Information –
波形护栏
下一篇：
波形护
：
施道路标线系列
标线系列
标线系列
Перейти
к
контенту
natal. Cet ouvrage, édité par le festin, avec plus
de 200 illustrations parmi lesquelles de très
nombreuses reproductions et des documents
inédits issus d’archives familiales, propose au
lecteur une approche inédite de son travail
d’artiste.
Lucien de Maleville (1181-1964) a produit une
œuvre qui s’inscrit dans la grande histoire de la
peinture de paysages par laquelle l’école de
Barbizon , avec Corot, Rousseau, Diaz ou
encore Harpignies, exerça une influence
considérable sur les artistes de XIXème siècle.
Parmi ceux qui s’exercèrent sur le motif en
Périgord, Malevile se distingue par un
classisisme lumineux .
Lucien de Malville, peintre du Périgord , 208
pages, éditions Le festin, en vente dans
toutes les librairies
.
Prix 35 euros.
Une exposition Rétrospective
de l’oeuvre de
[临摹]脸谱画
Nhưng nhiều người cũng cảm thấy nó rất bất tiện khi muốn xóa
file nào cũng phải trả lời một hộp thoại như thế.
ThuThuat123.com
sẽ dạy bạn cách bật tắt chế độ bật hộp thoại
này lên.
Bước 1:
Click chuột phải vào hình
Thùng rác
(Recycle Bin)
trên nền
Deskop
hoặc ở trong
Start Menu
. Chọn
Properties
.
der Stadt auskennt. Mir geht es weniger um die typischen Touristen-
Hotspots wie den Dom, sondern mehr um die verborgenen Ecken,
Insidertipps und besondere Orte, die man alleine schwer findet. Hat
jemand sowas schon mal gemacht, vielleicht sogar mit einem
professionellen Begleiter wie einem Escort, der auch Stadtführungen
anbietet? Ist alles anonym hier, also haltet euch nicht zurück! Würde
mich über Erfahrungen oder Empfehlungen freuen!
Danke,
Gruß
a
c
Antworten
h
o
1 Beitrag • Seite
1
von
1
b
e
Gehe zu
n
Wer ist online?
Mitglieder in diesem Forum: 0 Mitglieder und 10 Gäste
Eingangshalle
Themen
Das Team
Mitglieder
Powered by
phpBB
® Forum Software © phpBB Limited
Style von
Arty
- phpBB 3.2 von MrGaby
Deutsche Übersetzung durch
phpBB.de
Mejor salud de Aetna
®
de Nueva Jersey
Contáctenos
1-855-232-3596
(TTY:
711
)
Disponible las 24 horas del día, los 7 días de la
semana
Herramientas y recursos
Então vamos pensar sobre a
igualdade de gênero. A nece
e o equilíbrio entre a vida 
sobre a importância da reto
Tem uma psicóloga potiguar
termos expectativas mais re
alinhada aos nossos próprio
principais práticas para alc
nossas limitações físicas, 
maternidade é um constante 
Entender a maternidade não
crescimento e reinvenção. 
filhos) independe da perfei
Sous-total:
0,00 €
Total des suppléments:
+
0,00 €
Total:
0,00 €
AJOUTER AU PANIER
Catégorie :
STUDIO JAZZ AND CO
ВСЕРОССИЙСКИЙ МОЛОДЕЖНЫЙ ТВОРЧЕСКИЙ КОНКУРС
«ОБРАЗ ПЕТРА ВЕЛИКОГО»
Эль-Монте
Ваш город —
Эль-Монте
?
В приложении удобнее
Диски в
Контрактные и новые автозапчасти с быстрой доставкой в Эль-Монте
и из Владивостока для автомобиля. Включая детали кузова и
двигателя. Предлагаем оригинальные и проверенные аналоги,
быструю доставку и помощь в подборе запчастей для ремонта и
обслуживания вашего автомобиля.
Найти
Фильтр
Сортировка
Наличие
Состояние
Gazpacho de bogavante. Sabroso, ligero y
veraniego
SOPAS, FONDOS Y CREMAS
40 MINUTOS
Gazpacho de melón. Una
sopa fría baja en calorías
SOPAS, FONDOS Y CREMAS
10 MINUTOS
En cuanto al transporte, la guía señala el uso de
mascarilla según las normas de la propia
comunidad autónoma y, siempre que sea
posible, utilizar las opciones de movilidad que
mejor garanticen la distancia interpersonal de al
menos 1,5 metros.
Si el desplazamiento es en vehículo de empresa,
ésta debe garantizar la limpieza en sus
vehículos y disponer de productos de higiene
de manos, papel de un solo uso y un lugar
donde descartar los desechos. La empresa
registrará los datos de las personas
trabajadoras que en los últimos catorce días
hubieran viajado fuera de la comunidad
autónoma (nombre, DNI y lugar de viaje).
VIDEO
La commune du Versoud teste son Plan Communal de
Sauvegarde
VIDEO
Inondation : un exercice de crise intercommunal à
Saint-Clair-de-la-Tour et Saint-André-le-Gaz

---

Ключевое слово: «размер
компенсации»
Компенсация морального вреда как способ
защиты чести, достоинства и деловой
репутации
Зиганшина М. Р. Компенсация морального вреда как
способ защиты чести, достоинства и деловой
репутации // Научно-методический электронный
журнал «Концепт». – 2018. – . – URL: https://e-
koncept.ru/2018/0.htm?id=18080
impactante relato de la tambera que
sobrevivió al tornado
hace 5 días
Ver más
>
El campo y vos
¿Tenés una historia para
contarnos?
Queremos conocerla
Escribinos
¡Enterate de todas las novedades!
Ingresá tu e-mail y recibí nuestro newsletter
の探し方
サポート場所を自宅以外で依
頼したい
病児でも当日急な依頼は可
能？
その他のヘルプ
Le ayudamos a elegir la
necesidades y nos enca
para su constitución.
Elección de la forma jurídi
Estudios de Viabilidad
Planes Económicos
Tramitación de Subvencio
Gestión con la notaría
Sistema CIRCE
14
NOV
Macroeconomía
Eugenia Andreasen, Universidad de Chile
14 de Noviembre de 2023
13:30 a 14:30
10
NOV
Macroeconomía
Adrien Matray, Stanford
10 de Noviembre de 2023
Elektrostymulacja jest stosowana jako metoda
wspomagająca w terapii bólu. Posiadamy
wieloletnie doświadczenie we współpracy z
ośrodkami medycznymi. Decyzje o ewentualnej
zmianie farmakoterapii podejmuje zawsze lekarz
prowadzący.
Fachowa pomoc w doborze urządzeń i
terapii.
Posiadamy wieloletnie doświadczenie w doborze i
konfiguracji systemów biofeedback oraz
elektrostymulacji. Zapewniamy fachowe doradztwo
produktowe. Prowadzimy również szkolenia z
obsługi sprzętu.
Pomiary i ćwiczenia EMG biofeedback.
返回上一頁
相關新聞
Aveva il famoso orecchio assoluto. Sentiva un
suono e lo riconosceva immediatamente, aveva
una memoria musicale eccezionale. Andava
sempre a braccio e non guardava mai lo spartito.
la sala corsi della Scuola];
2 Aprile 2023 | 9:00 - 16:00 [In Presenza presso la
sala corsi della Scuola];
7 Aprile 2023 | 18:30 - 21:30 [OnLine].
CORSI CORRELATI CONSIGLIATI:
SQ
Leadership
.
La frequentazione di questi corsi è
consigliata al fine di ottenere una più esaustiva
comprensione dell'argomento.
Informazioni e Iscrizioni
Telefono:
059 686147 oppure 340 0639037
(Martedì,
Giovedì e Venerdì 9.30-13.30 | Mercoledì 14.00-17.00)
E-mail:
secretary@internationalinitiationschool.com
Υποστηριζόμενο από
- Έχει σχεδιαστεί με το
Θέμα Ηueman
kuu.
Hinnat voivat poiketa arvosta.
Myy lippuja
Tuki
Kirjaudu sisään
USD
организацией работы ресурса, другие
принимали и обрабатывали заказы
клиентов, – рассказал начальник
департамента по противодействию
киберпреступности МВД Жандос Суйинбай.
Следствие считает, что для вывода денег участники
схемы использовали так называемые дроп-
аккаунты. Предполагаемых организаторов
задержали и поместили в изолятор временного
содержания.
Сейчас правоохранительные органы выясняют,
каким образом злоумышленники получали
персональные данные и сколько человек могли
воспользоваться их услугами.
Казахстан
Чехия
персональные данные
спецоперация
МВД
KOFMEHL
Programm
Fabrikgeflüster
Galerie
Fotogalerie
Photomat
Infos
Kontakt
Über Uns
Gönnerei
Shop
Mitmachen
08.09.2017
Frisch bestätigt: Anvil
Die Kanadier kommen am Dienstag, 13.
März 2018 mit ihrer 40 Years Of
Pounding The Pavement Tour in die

Your assignment – Within the listing above, locate the line containing "Myy lippuja" and the line containing "Pounding The Pavement Tour in die". Reproduce those two lines and all lines between them exactly, with nothing added.

Written solution –
Myy lippuja
Tuki
Kirjaudu sisään
USD
организацией работы ресурса, другие
принимали и обрабатывали заказы
клиентов, – рассказал начальник
департамента по противодействию
киберпреступности МВД Жандос Суйинбай.
Следствие считает, что для вывода денег участники
схемы использовали так называемые дроп-
аккаунты. Предполагаемых организаторов
задержали и поместили в изолятор временного
содержания.
Сейчас правоохранительные органы выясняют,
каким образом злоумышленники получали
персональные данные и сколько человек могли
воспользоваться их услугами.
Казахстан
Чехия
персональные данные
спецоперация
МВД
KOFMEHL
Programm
Fabrikgeflüster
Galerie
Fotogalerie
Photomat
Infos
Kontakt
Über Uns
Gönnerei
Shop
Mitmachen
08.09.2017
Frisch bestätigt: Anvil
Die Kanadier kommen am Dienstag, 13.
März 2018 mit ihrer 40 Years Of
Pounding The Pavement Tour in die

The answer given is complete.